Khan El Khalili was first designed for jewelers and dealers in ornate clothing as well as for the slave market. Nowadays it is a miniature self-contained quarter consisting of many cross alleys with long rows of stalls of tradesmen and artisans. The alleys are lined with many shops where different wares are exposed to view. The visitor to Khan El Khalili strolls through a happy riot of color to which the odor of musk and sandalwood is added for good measure.

Here the past surrounds the visitor with its magic. Perfumes alert the senses, the sight of antique masterpieces of all stages of history enlivens the imaginations while the modern crafts fascinate with their ingenuity and refinement. Yet the craftsmen themselves deny time for they are older than the ancient gateways still standing across the streets. In the same old rooms within the courtyard behind the shops the craftsmen's sensitive fingers do their work with the same implements that their ancestors used, and the jargon of each craft includes terms that are equally age-old.

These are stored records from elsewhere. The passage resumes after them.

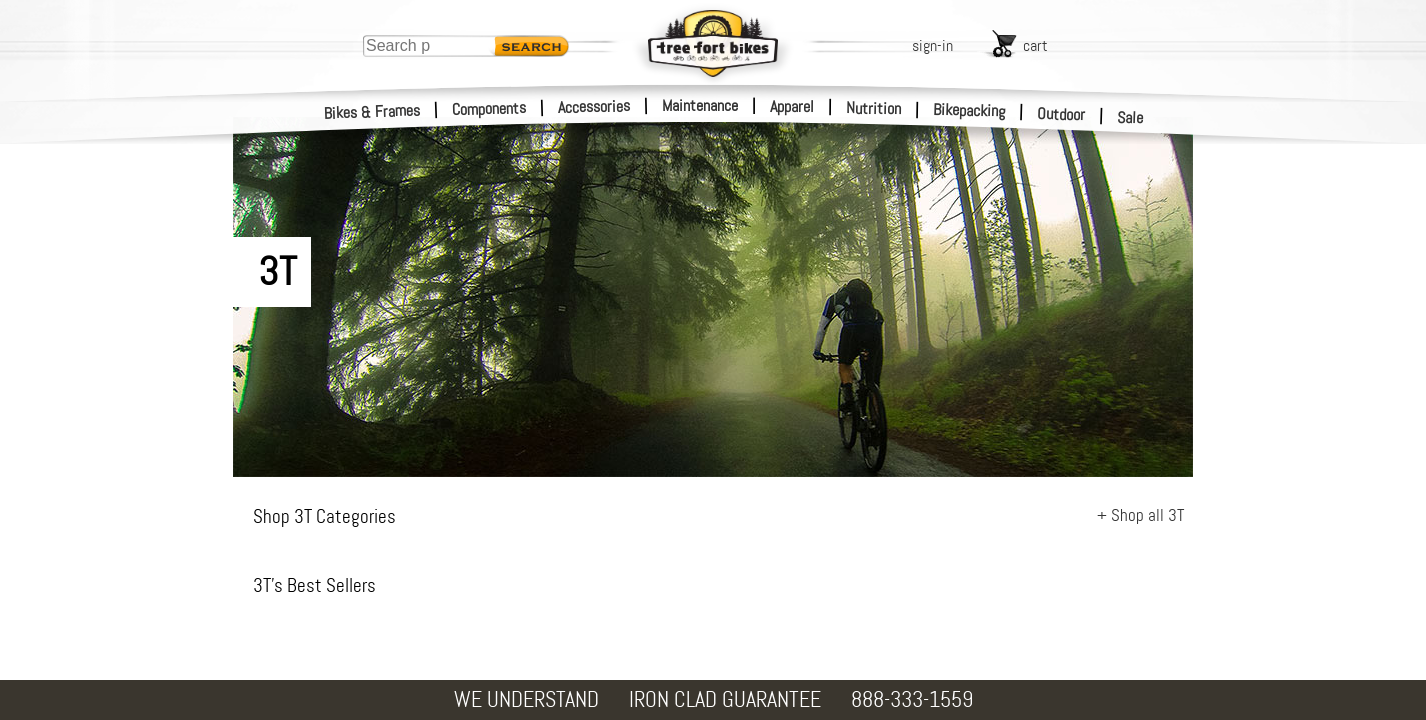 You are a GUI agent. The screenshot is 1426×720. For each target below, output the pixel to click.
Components (489, 108)
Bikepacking (969, 110)
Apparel (792, 106)
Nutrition (873, 108)
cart (1035, 45)
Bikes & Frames (372, 112)
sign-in (932, 45)
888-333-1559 (912, 699)
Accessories (594, 106)
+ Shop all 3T (1140, 515)
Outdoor (1061, 114)
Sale (1130, 118)
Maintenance (700, 105) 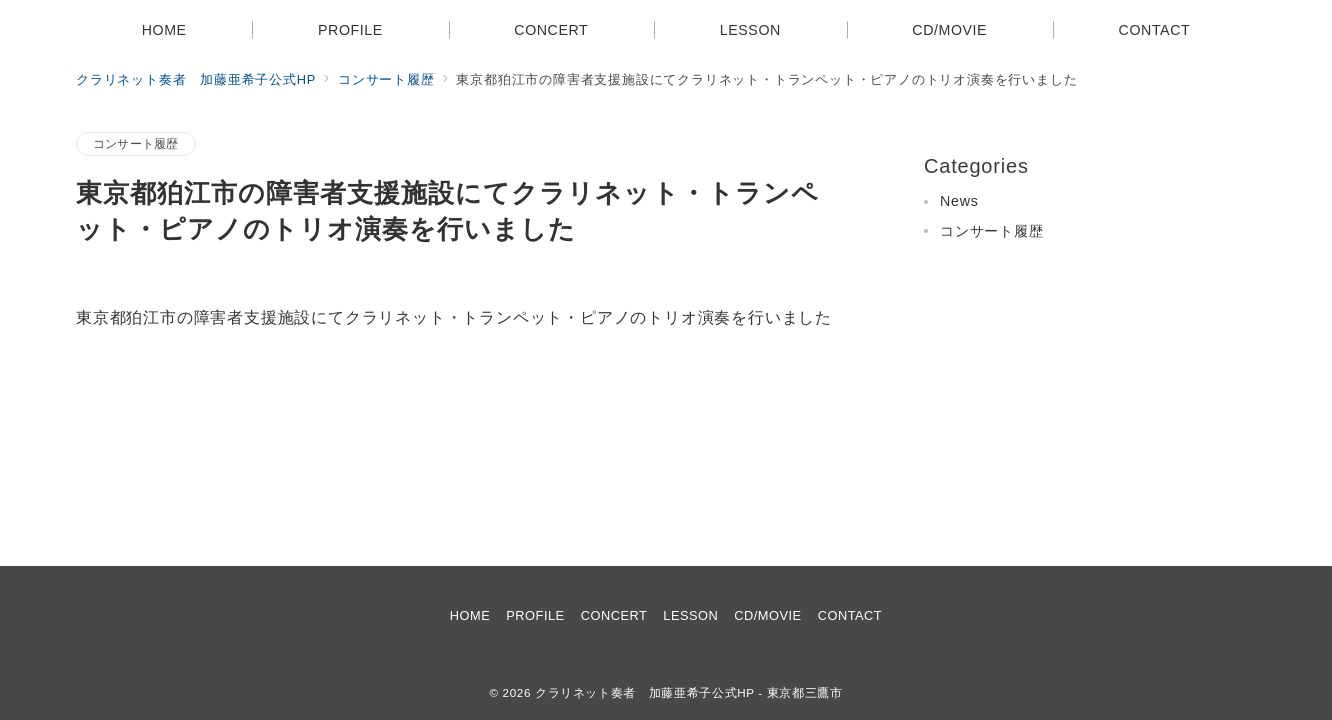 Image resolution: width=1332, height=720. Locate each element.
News (959, 201)
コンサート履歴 (136, 143)
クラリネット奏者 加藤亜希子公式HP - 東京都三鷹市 (689, 692) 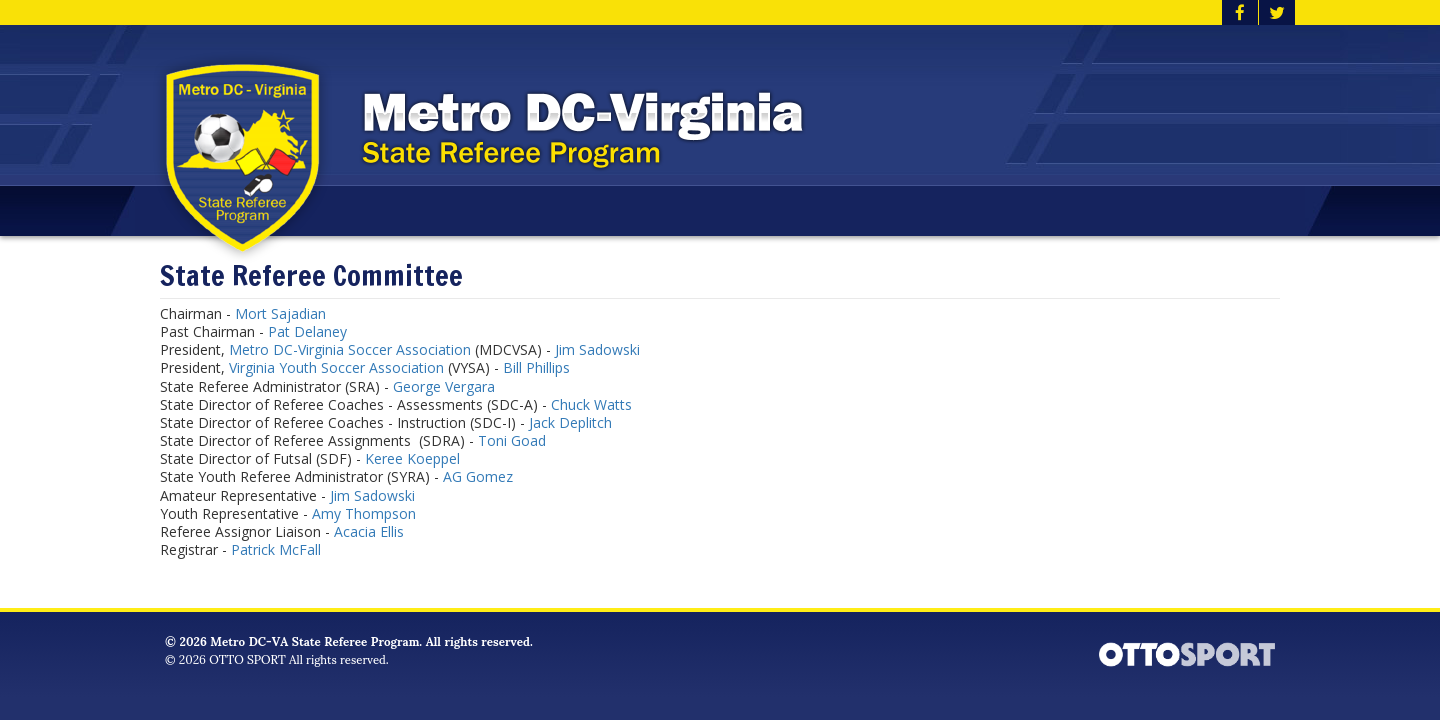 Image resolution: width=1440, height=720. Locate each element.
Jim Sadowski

Craftsmen and workers of different ages are seen sitting creating the exquisite beaten copper and brass work and inlaying them with silver, inlaid wood with mother of pearl, Jewellery, and leather goods for which Egypt is known all over the world.

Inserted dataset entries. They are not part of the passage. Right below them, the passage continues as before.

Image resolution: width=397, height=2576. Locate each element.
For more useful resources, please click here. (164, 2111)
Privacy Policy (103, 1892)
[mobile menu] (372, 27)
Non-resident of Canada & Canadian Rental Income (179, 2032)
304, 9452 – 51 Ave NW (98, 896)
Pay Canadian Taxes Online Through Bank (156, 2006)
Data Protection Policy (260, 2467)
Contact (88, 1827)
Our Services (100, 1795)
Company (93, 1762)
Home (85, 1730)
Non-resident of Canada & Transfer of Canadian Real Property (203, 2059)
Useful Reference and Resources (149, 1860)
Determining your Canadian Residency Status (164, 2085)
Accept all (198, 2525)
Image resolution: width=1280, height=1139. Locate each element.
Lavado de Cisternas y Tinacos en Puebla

Here we find too-rich silks and brocades from Syria, scented wood and incense from India, porcelain from China, and carpets from Persia.

Whenever the visitor steps a surprise waits for him, and at each turning, there is a new discovery to be made. The best ware that human craftsmanship can achieve with skill is the craftsman's aim of perfection: something that no machine has been able to supplant in the making of objects of individual beauty.

Along the sides of alleys the wares are piled in such a fantastic way; all just as they were in the days of the Arabian nights. All the quarter still lives under the lanterns. And its old buildings still close their rusty gateways immediately after sunset exactly as they did hundreds of years ago.

In the different alleys, we find venders of trinkets, cloths embroidered with Pharaonic figures and hieroglyphics, characters copied from ancient tombs and temples, leather bags, trays and boxes of fine wood ornamented with shell and ivory, local glassware, and innumerable other artistic articles in the way of curio or ornament.

The present value of the contents of Khan El Khalili bazaars is estimated at over a hundred million Egyptian pounds.

One morning is enough to hunt around and find every object your heart is longing to buy, but a second visit in the afternoon often reveals things overlooked during the first visit.